# First Junior Technician



## Jo-JotheSoundDog (Sep 9, 2003)

I know this is a wasted post and all that, but I think it shows something to Daves success with this site. 

Woo hooo I am now a Junior Technician!!!!!!!!!


----------



## dvsDave (Sep 9, 2003)

*muhahaha*

Hey!! Awesome!  

200 Posts.... sweet deal...

You know what the next rank to hit is?  

_500_

*~muhahaha~* _.....have fun_


----------



## MissD (Sep 9, 2003)

Hey! Party time for you-       

Thanks for sharing your wisdom.

(not to mention giving us an opportunity to reply and add to our post count, lol)


----------



## TechDirector (Sep 9, 2003)

*Re: muhahaha*


dvsDave said:


> You know what the next rank to hit is?
> 
> _500_
> 
> *~muhahaha~* _.....have fun_



Dear Dave,
You are evil.

Signed,
The Devil

Hey dave I found this letter in a sink hole-i thought maybe you should read it. lol.


----------



## ship (Sep 9, 2003)

200 replies or posts. nuff said without me saying anything which is probably for the better.
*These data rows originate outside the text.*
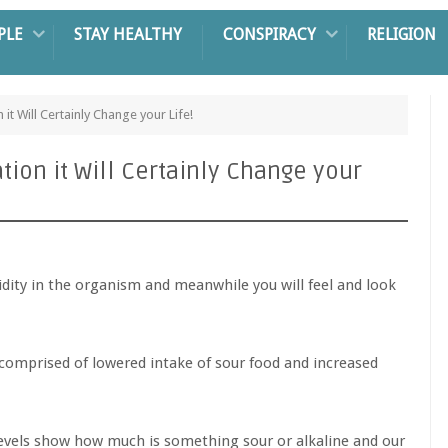
PLE
STAY HEALTHY
CONSPIRACY
RELIGION
n it Will Certainly Change your Life!
ation it Will Certainly Change your
idity in the organism and meanwhile you will feel and look
is comprised of lowered intake of sour food and increased
 levels show how much is something sour or alkaline and our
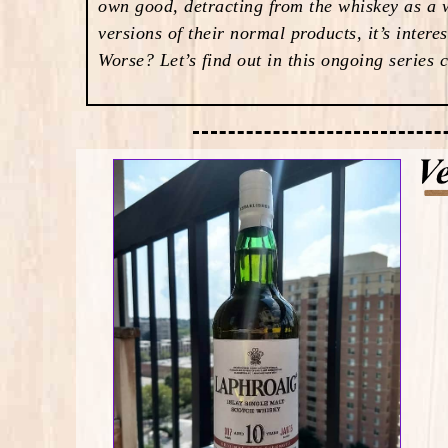
own good, detracting from the whiskey as a w
versions of their normal products, it’s inter
Worse? Let’s find out in this ongoing series 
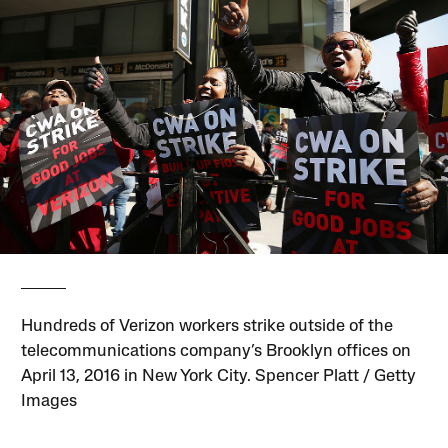
Hundreds of Verizon workers strike outside of the
telecommunications company’s Brooklyn offices on
April 13, 2016 in New York City. Spencer Platt / Getty
Images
LOL... What to say anyway besides your stick with it ability is a great service to others. You have a good hart and good advice to pass on. Thanks for past and future ideas.


----------



## wemeck (Sep 10, 2003)

Congrats!!!


----------



## SbhstechieImlah (Sep 12, 2003)

haha congrats and good luck trying to get to the next level


----------